* [INPUT RECORDS]
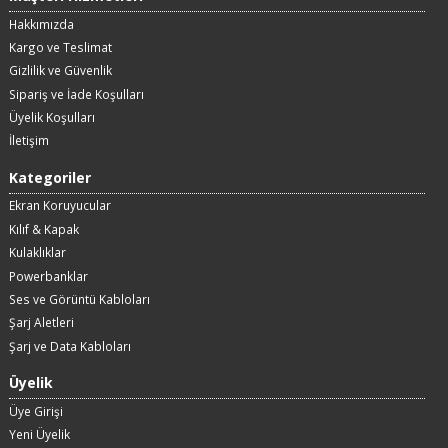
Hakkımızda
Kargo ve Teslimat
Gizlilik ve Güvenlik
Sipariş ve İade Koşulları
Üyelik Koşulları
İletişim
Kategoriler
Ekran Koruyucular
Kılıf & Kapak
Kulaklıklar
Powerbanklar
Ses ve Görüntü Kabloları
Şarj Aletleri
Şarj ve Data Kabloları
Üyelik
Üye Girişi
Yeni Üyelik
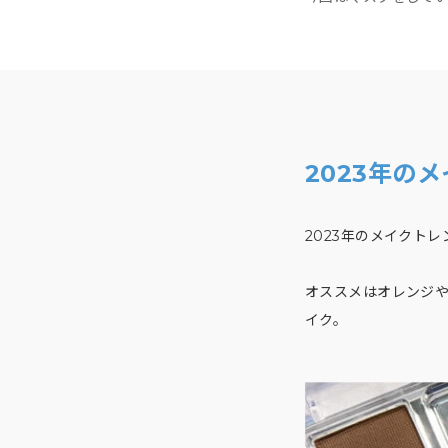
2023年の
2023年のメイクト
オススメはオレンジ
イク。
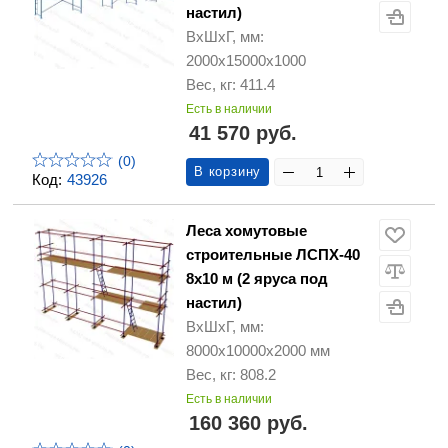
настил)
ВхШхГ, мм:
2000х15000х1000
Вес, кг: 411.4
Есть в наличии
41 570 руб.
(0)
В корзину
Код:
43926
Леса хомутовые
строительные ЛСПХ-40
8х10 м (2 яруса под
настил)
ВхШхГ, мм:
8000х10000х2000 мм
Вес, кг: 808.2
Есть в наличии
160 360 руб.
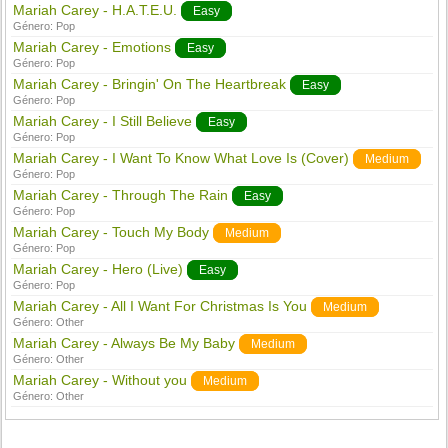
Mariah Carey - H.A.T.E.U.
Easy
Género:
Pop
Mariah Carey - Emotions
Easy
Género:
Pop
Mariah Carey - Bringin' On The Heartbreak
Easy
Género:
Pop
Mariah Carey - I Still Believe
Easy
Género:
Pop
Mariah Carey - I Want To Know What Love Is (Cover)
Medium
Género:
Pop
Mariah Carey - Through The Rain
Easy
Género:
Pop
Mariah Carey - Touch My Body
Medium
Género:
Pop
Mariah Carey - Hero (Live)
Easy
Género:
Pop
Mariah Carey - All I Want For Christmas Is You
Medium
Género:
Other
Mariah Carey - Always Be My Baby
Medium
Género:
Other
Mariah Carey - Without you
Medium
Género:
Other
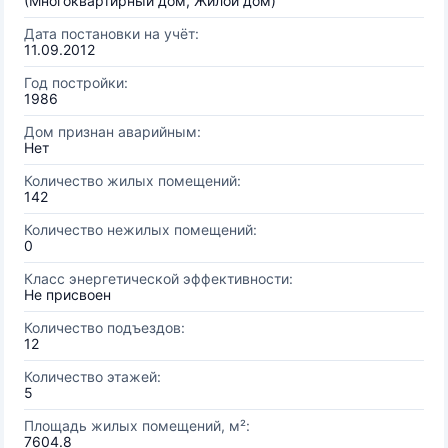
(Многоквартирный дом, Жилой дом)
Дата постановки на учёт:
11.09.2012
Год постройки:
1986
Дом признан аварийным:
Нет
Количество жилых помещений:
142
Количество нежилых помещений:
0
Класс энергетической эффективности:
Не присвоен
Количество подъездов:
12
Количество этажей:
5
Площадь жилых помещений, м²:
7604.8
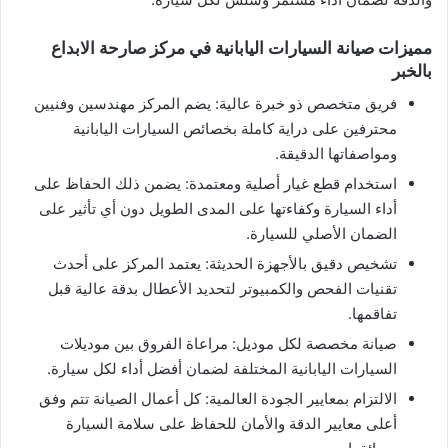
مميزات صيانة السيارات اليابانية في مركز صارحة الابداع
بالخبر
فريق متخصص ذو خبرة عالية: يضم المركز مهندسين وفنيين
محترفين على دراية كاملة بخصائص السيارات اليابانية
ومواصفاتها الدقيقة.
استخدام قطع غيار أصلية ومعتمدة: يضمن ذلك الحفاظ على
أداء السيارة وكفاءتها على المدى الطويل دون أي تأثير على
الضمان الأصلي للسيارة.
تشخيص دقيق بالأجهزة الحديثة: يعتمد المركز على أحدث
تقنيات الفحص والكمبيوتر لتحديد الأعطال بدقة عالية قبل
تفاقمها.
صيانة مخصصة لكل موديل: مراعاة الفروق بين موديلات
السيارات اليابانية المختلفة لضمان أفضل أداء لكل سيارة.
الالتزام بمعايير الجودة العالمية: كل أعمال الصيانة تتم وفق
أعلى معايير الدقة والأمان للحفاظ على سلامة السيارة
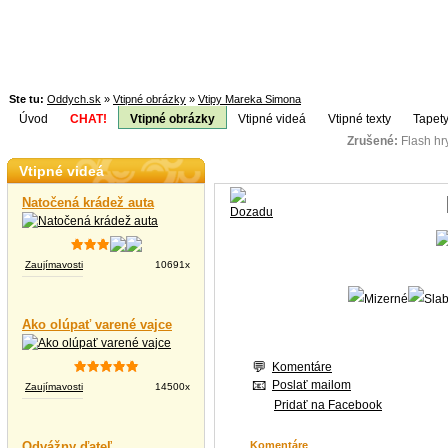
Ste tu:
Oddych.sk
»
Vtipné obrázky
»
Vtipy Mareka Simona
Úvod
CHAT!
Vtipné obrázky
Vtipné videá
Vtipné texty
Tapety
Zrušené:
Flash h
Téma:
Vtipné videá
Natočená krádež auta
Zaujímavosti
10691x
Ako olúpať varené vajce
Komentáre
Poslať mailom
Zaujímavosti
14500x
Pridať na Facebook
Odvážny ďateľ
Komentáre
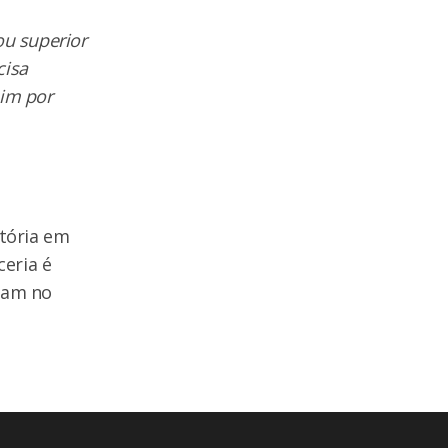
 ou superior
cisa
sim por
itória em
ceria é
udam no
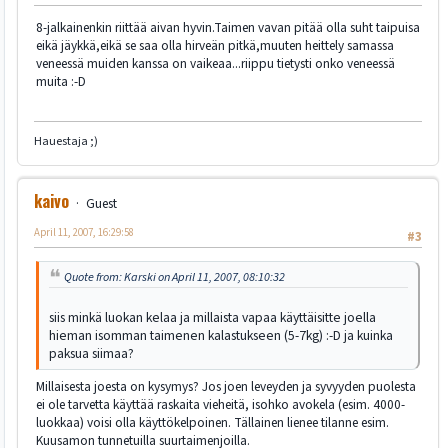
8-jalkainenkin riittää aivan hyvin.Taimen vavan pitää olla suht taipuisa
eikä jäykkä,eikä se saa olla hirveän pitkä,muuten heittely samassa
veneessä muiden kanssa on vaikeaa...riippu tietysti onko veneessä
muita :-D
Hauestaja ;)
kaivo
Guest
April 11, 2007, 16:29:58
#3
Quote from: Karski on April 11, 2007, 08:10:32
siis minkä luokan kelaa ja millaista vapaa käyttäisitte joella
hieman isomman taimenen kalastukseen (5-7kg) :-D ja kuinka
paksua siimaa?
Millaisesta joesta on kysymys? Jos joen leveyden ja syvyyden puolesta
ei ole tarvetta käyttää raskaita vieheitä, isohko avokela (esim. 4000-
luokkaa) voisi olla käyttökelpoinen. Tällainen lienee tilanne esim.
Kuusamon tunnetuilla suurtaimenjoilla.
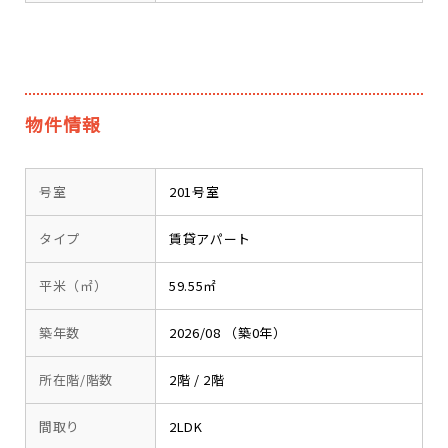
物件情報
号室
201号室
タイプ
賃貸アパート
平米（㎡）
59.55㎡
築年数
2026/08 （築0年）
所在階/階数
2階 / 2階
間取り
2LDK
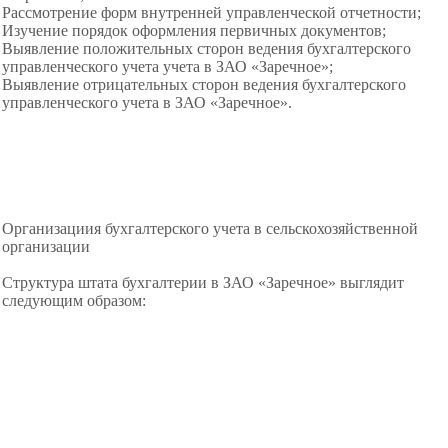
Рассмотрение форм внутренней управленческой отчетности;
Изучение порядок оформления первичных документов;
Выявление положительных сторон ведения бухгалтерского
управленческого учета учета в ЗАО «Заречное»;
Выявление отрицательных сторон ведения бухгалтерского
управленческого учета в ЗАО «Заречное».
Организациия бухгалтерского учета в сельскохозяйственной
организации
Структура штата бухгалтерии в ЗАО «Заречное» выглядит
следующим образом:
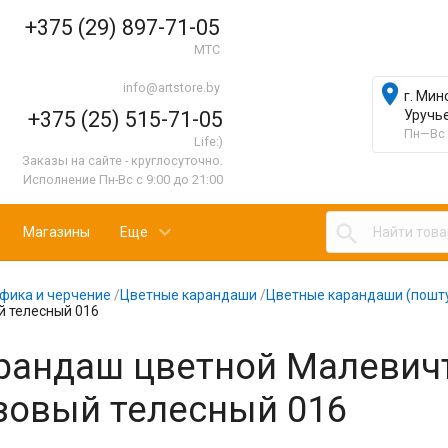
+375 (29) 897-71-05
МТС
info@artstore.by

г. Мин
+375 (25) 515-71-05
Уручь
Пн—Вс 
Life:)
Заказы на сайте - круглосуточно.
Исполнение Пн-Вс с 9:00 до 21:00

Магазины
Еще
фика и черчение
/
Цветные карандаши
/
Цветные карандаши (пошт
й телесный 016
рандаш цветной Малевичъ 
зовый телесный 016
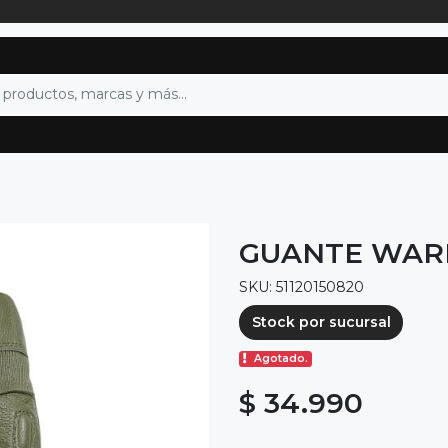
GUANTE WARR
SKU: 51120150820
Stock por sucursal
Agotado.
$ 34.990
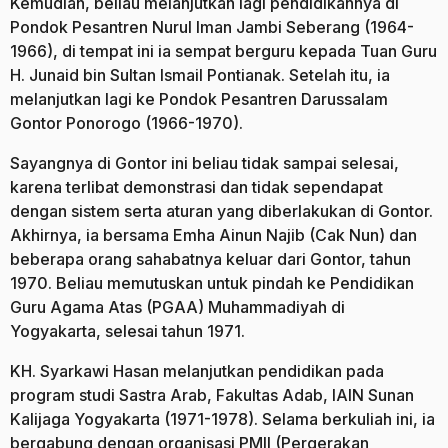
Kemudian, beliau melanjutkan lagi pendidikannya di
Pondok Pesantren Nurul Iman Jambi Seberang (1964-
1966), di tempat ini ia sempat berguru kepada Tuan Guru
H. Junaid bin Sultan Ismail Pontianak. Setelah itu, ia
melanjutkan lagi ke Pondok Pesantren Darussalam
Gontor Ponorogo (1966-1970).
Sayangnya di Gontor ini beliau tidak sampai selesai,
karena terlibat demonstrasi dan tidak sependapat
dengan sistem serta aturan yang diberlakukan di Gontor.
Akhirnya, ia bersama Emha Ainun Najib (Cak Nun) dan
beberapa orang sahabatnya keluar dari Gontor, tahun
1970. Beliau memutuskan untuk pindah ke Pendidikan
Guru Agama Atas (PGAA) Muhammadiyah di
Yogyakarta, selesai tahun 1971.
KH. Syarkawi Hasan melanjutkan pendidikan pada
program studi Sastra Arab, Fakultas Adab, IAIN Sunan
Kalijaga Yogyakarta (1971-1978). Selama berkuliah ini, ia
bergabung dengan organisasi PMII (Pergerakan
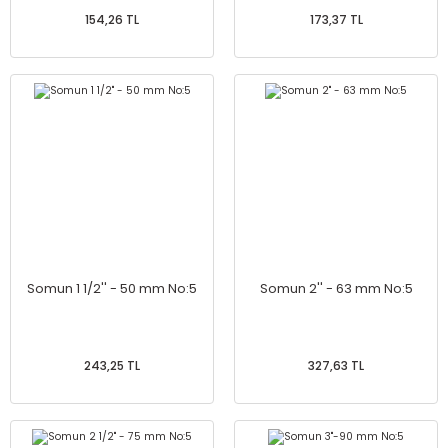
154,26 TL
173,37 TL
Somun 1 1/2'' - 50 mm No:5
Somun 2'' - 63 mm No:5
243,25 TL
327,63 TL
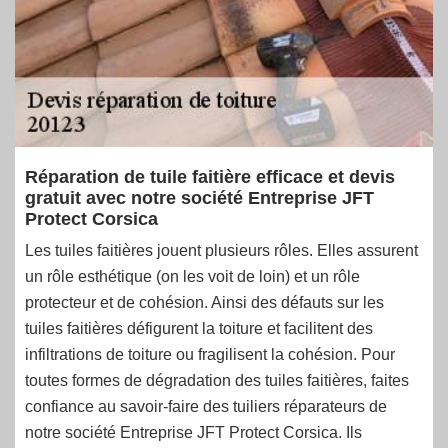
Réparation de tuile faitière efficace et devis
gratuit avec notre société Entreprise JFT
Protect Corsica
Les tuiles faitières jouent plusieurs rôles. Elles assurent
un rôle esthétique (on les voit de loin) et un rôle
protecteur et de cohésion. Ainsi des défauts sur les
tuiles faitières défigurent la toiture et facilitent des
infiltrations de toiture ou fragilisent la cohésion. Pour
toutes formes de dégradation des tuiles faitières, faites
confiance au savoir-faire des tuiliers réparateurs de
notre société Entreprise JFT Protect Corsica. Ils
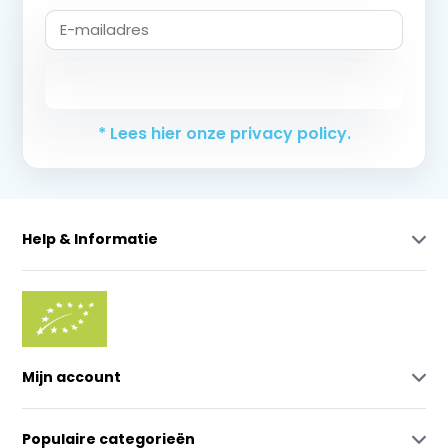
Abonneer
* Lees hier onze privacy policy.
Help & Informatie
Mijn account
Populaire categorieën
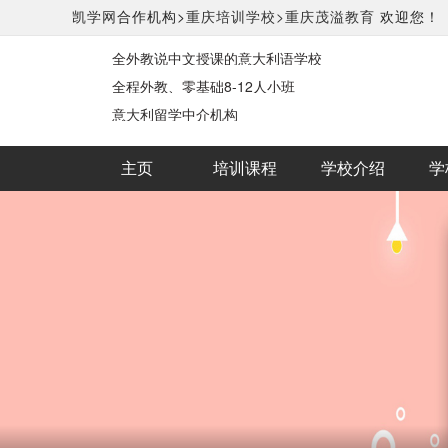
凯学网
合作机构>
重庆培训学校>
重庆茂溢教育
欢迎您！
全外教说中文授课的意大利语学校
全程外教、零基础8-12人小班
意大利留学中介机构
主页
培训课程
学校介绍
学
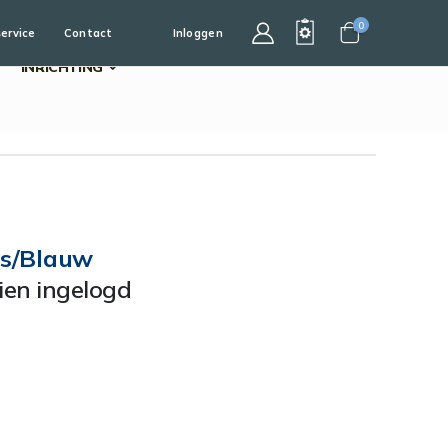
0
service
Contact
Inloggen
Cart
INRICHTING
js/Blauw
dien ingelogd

* [ASSIGNED TASK] Count the lines of the data that contain the word "أداء", and give only that number.

* [RESULT FOR THIS TASK] 2